Both 40 mg fluvastatin capsules and 80 mg fluvastatin prolonged-release tablets had no effect on the bioavailability of ciclosporin when co-administered
Warfarin and other coumarin derivatives
In healthy volunteers, the use of fluvastatin and warfarin (single dose) did not adversely influence warfarin plasma levels and prothrombin times compared to warfarin alone.

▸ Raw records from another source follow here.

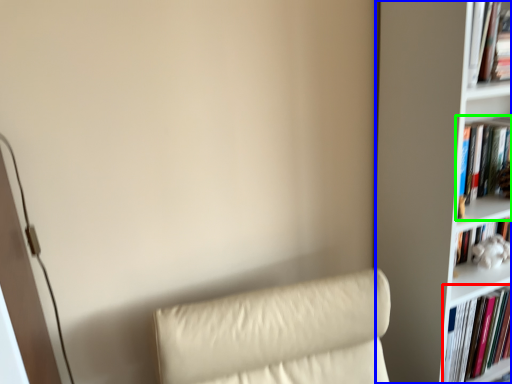 Question: Which object is positioned farthest from book (highlighted by a red box)? Select from bookcase (highlighted by a blue box) and book (highlighted by a green box).

Choices:
 (A) bookcase
 (B) book

Answer: (B) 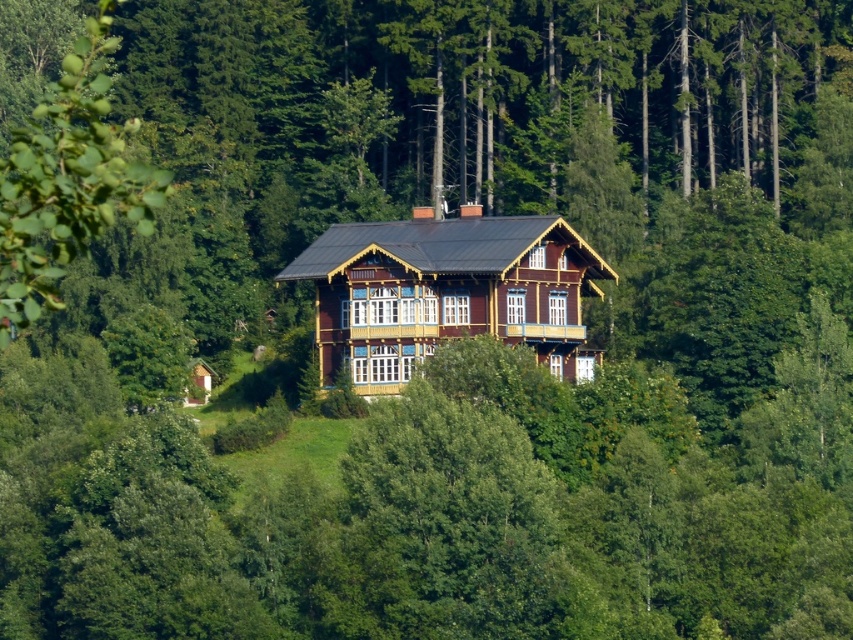 You are standing at point 0.5, 0.5 in the image. You want to go to the wooden cabin at center. Which direction should you move in?

Since the wooden cabin at center is located at point (445, 291) and you are at point (426, 320), you should move slightly to the left and down to reach it.

You are standing in front of the wooden cabin at center and want to get a clear view of the green leafy tree at left. Since the tree is partially hidden, can you determine if you need to move forward or backward to see more of it?

The green leafy tree at left is behind the wooden cabin at center, so moving forward would bring you closer to the cabin and potentially block more of the tree. To see more of the green leafy tree at left, you should move backward to create more distance between yourself and the wooden cabin at center, allowing the tree to become more visible.

Based on the photo, you are standing at the point marked as point (445, 291) in the image. What is the nearest object to you?

The point (445, 291) indicates the wooden cabin at center, so the nearest object to you is the wooden cabin at center. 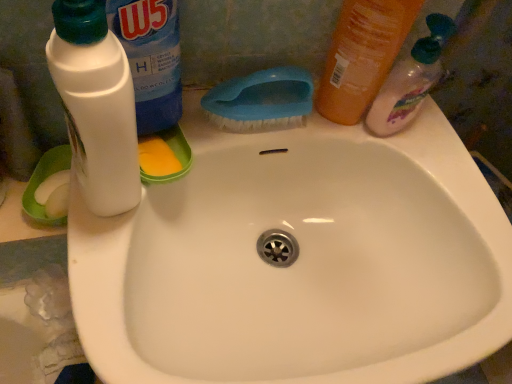 Question: Does white plastic bottle at upper left, the 3th cleaning product viewed from the right, come behind translucent plastic bottle at upper right, acting as the 2th cleaning product starting from the right?

Choices:
 (A) no
 (B) yes

Answer: (A)

Question: Is white plastic bottle at upper left, the 1th cleaning product from the left, turned away from translucent plastic bottle at upper right, acting as the 2th cleaning product starting from the right?

Choices:
 (A) no
 (B) yes

Answer: (A)

Question: Considering the relative sizes of white plastic bottle at upper left, the 1th cleaning product from the left, and translucent plastic bottle at upper right, acting as the 2th cleaning product starting from the right, in the image provided, is white plastic bottle at upper left, the 1th cleaning product from the left, bigger than translucent plastic bottle at upper right, acting as the 2th cleaning product starting from the right,?

Choices:
 (A) yes
 (B) no

Answer: (A)

Question: From the image's perspective, does white plastic bottle at upper left, the 1th cleaning product from the left, appear lower than translucent plastic bottle at upper right, acting as the 2th cleaning product starting from the right?

Choices:
 (A) yes
 (B) no

Answer: (B)

Question: From the image's perspective, is white plastic bottle at upper left, the 1th cleaning product from the left, on top of translucent plastic bottle at upper right, the 2th cleaning product from the left?

Choices:
 (A) no
 (B) yes

Answer: (B)

Question: Is translucent plastic bottle at upper right, marked as the 1th cleaning product in a right-to-left arrangement, to the left or to the right of white glossy sink at center in the image?

Choices:
 (A) left
 (B) right

Answer: (B)

Question: From a real-world perspective, is translucent plastic bottle at upper right, marked as the 1th cleaning product in a right-to-left arrangement, above or below white glossy sink at center?

Choices:
 (A) below
 (B) above

Answer: (B)

Question: From the image's perspective, relative to white glossy sink at center, is translucent plastic bottle at upper right, which is the third cleaning product in left-to-right order, above or below?

Choices:
 (A) below
 (B) above

Answer: (B)

Question: Is translucent plastic bottle at upper right, marked as the 1th cleaning product in a right-to-left arrangement, taller or shorter than white glossy sink at center?

Choices:
 (A) tall
 (B) short

Answer: (B)

Question: From a real-world perspective, relative to translucent plastic bottle at upper right, marked as the 1th cleaning product in a right-to-left arrangement, is translucent plastic bottle at upper right, acting as the 2th cleaning product starting from the right, vertically above or below?

Choices:
 (A) below
 (B) above

Answer: (B)

Question: Is translucent plastic bottle at upper right, the 2th cleaning product from the left, wider or thinner than translucent plastic bottle at upper right, marked as the 1th cleaning product in a right-to-left arrangement?

Choices:
 (A) wide
 (B) thin

Answer: (B)

Question: In terms of height, does translucent plastic bottle at upper right, acting as the 2th cleaning product starting from the right, look taller or shorter compared to translucent plastic bottle at upper right, marked as the 1th cleaning product in a right-to-left arrangement?

Choices:
 (A) short
 (B) tall

Answer: (B)

Question: Would you say translucent plastic bottle at upper right, the 2th cleaning product from the left, is to the left or to the right of translucent plastic bottle at upper right, marked as the 1th cleaning product in a right-to-left arrangement, in the picture?

Choices:
 (A) left
 (B) right

Answer: (A)

Question: Is white plastic bottle at upper left, the 1th cleaning product from the left, wider or thinner than translucent plastic bottle at upper right, acting as the 2th cleaning product starting from the right?

Choices:
 (A) thin
 (B) wide

Answer: (B)

Question: From the image's perspective, is white plastic bottle at upper left, the 1th cleaning product from the left, positioned above or below translucent plastic bottle at upper right, the 2th cleaning product from the left?

Choices:
 (A) above
 (B) below

Answer: (A) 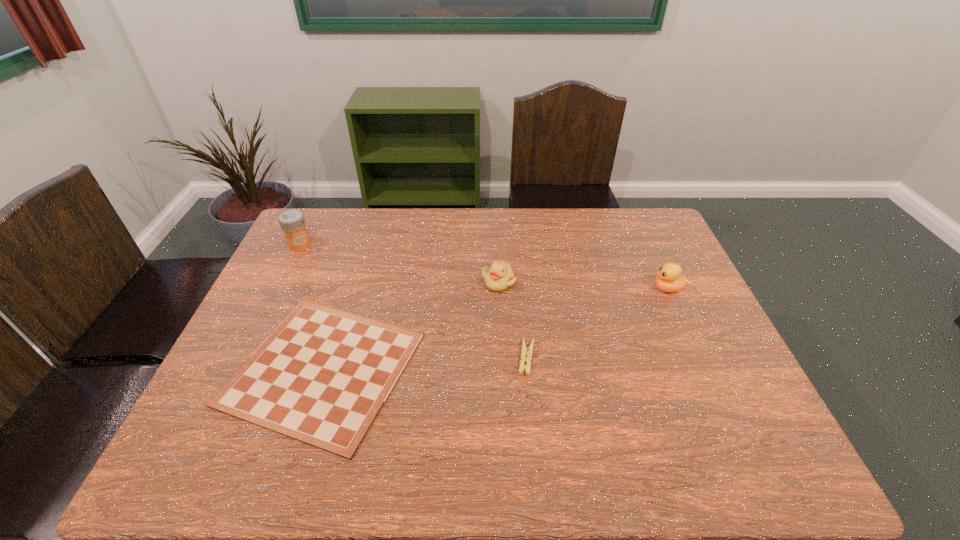 Find the location of a particular element. empty space between the clothespin and the right duckling is located at coordinates (597, 323).

The height and width of the screenshot is (540, 960). Identify the location of free space that is in between the second shortest object and the farthest object. (414, 301).

Identify the location of unoccupied position between the checkerboard and the clothespin. This screenshot has height=540, width=960. (425, 363).

I want to click on vacant region between the left duckling and the clothespin, so click(x=513, y=320).

Identify which object is the second closest to the farthest object. Please provide its 2D coordinates. Your answer should be formatted as a tuple, i.e. [(x, y)], where the tuple contains the x and y coordinates of a point satisfying the conditions above.

[(499, 277)]

You are a GUI agent. You are given a task and a screenshot of the screen. Output one action in this format:
    pyautogui.click(x=<x>, y=<y>)
    Task: Click on the third closest object relative to the tallest object
    
    Given the screenshot: What is the action you would take?
    pyautogui.click(x=525, y=350)

The width and height of the screenshot is (960, 540). Identify the location of vacant space that satisfies the following two spatial constraints: 1. on the label side of the shortest object; 2. on the right side of the medicine. (239, 368).

I want to click on free region that satisfies the following two spatial constraints: 1. on the face of the rightmost object; 2. on the front side of the clothespin, so click(699, 357).

At what (x,y) coordinates should I click in order to perform the action: click on free space in the image that satisfies the following two spatial constraints: 1. on the label side of the tallest object; 2. on the right side of the second shortest object. Please return your answer as a coordinate pair (x, y). The image size is (960, 540). Looking at the image, I should click on (245, 357).

Locate an element on the screen. free space that satisfies the following two spatial constraints: 1. on the face of the right duckling; 2. on the front side of the fourth tallest object is located at coordinates (699, 357). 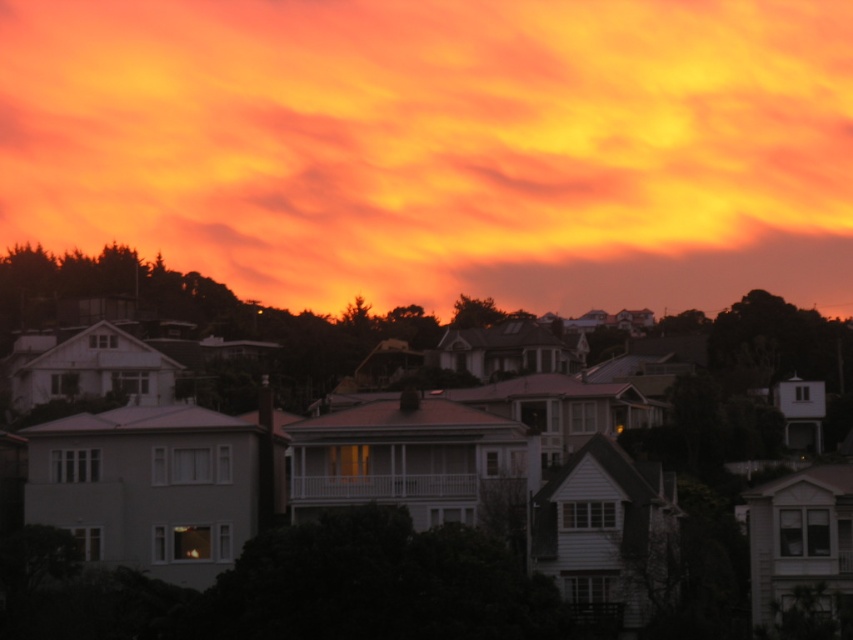 Question: Among these points, which one is farthest from the camera?

Choices:
 (A) (444, 164)
 (B) (744, 324)

Answer: (A)

Question: From the image, what is the correct spatial relationship of orange/yellow cloud at upper center in relation to white matte house at center?

Choices:
 (A) below
 (B) above

Answer: (B)

Question: Which of the following is the farthest from the observer?

Choices:
 (A) white matte house at center
 (B) orange/yellow cloud at upper center

Answer: (B)

Question: Does orange/yellow cloud at upper center come in front of white matte house at center?

Choices:
 (A) yes
 (B) no

Answer: (B)

Question: Can you confirm if orange/yellow cloud at upper center is bigger than white matte house at center?

Choices:
 (A) no
 (B) yes

Answer: (B) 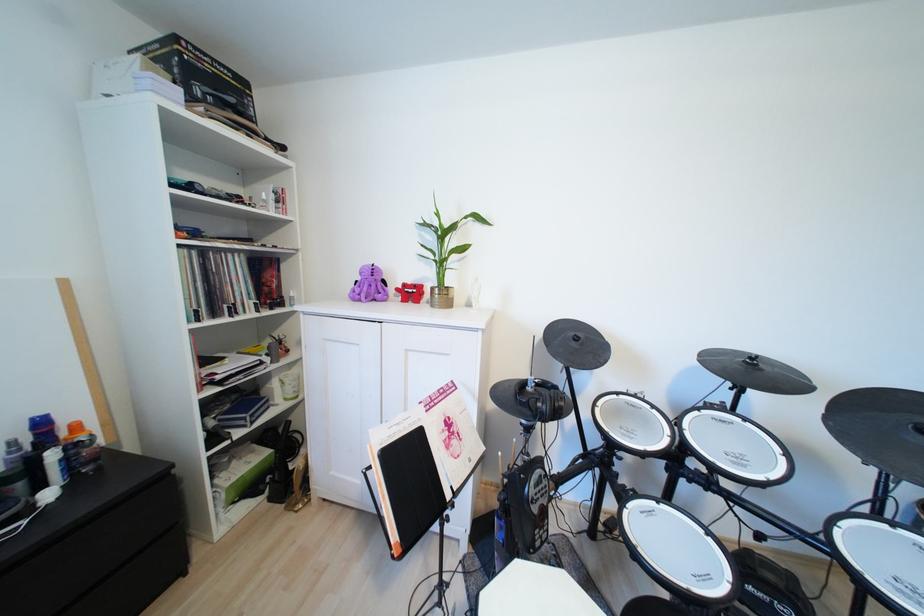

However, isolated incidences of bleeding episodes and/or increased prothrombin times have been reported very rarely in patients on fluvastatin receiving concomitant
warfarin or other coumarin derivatives. It is recommended that prothrombin times are monitored when fluvastatin treatment is initiated, discontinued, or the dosage changes in patients receiving warfarin or other coumarin derivatives.
Rifampicin
Administration of fluvastatin to healthy volunteers pre-treated with rifampicin (rifampin) resulted in a reduction of the bioavailability of fluvastatin by about 50%. Although at present there is no clinical evidence that fluvastatin efficacy in lowering lipid levels is altered, for patients undertaking long-term rifampicin therapy (e.g. treatment of tuberculosis), appropriate adjustment of fluvastatin dosage may be warranted to ensure a satisfactory reduction in lipid levels.
Oral antidiabetic agents
For patients receiving oral sulfonylureas (glibenclamide (glyburide), tolbutamide) for the treatment of non-insulin-dependent (type 2) diabetes mellitus (NIDDM), addition of fluvastatin does not lead to clinically significant changes in glycaemic control. In glibenclamide-treated NIDDM patients (n=32), administration of fluvastatin (40 mg twice daily for 14 days) increased the mean Cmax, AUC, and t/ of glibenclamide by approximately 50%, 69% and 121%, respectively. Glibenclamide (5 to 20 mg daily) increased the mean Cmax and AUC of fluvastatin by 44% and 51%, respectively. In this study there were no changes in glucose, insulin and C-peptide levels. However, patients on concomitant therapy with glibenclamide (glyburide) and fluvastatin should continue to be monitored appropriately when their fluvastatin dose is increased to 80 mg per day.
Bile acid sequestrants
Fluvastatin should be administered at least 4 hours after the resin (e.g. cholestyramine) to avoid a significant interaction due to drug binding of the resin. Fluconazole
Administration of fluvastatin to healthy volunteers pre-treated with fluconazole (CYP 2C9 inhibitor) resulted in an increase in the exposure and peak concentration of fluvastatin by about 84% and 44%.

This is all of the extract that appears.